La SI rejoint donc le point de vue de [Nicolle, 2005] selon lequel le sens n’est jamais capturé par des représentations :

Comme pour parler du sens d’une expression, on utilise bien sûr une autre notation, ou une paraphrase, ou une traduction, le point de vue de Pierce sur l’objet du signe comme signe lui-même, en ce qu’il est partageable dans une communauté linguistique est précieux pour comprendre que le sens n’est jamais capturé par ses représentations. Toute représentation du sens est alors incomplète et il n’y a donc pas de langage formel qui puisse reproduire fidèlement le sens d’un énoncé en langue naturelle alors que tout énoncé formel peut être reformulé en langue naturelle. Anne Nicolle en tire la conséquence que la langue est un langage terminal : aucun autre langage ne peut parfaitement représenter la langue.
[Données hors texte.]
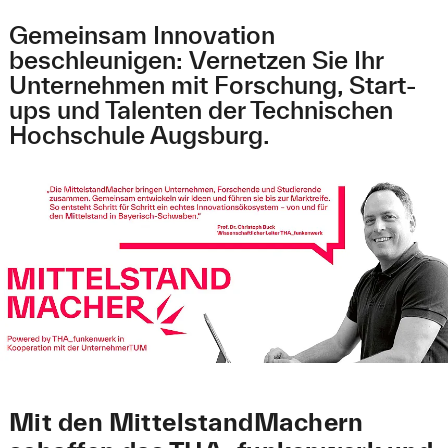
Gemeinsam Innovation
beschleunigen: Vernetzen Sie Ihr
Unternehmen mit Forschung, Start-
ups und Talenten der Technischen
Hochschule Augsburg.
Mit den MittelstandMachern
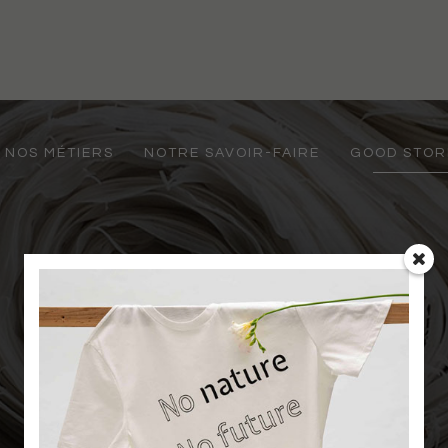
NOS MÉTIERS
NOTRE SAVOIR-FAIRE
GOOD STOR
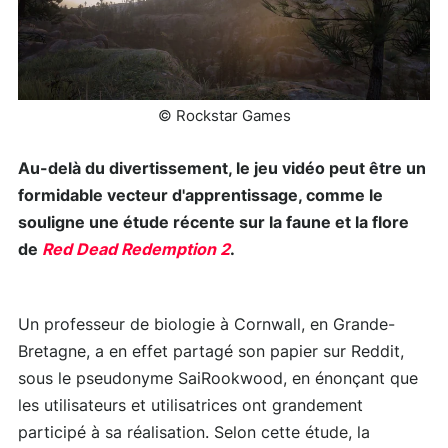
© Rockstar Games
Au-delà du divertissement, le jeu vidéo peut être un
formidable vecteur d'apprentissage, comme le
souligne une étude récente sur la faune et la flore
de
Red Dead Redemption 2
.
Un professeur de biologie à Cornwall, en Grande-
Bretagne, a en effet partagé son papier sur Reddit,
sous le pseudonyme SaiRookwood, en énonçant que
les utilisateurs et utilisatrices ont grandement
participé à sa réalisation. Selon cette étude, la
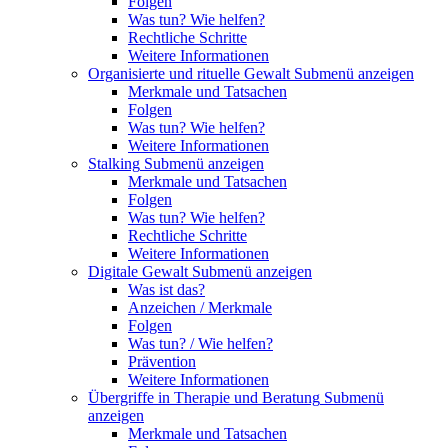
Folgen
Was tun? Wie helfen?
Rechtliche Schritte
Weitere Informationen
Organisierte und rituelle Gewalt
Submenü anzeigen
Merkmale und Tatsachen
Folgen
Was tun? Wie helfen?
Weitere Informationen
Stalking
Submenü anzeigen
Merkmale und Tatsachen
Folgen
Was tun? Wie helfen?
Rechtliche Schritte
Weitere Informationen
Digitale Gewalt
Submenü anzeigen
Was ist das?
Anzeichen / Merkmale
Folgen
Was tun? / Wie helfen?
Prävention
Weitere Informationen
Übergriffe in Therapie und Beratung
Submenü
anzeigen
Merkmale und Tatsachen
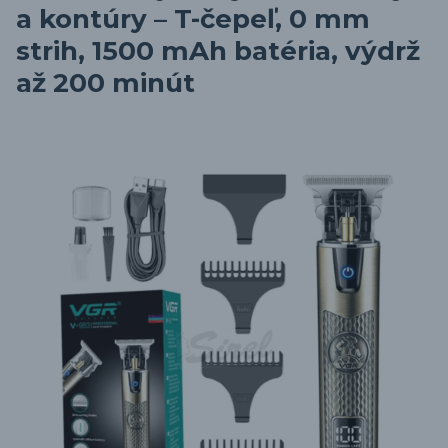
a kontúry – T-čepeľ, 0 mm
strih, 1500 mAh batéria, výdrž
až 200 minút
En poursui-vant dans ce sens, Jacques Coursil [Coursil, 2000] définit les principes de non préméditation et de non consignation de la chaîne parlée. De tels principes expriment que les énoncés linguistiques prononcés par chacun ne sont ni entièrement construits avant leur prononciation, ni entièrement mémorisés après leur prononciation. Il est ainsi défendu un principe, que nous partageons, qu’il n’y a pas de forme non-linguistique du sens.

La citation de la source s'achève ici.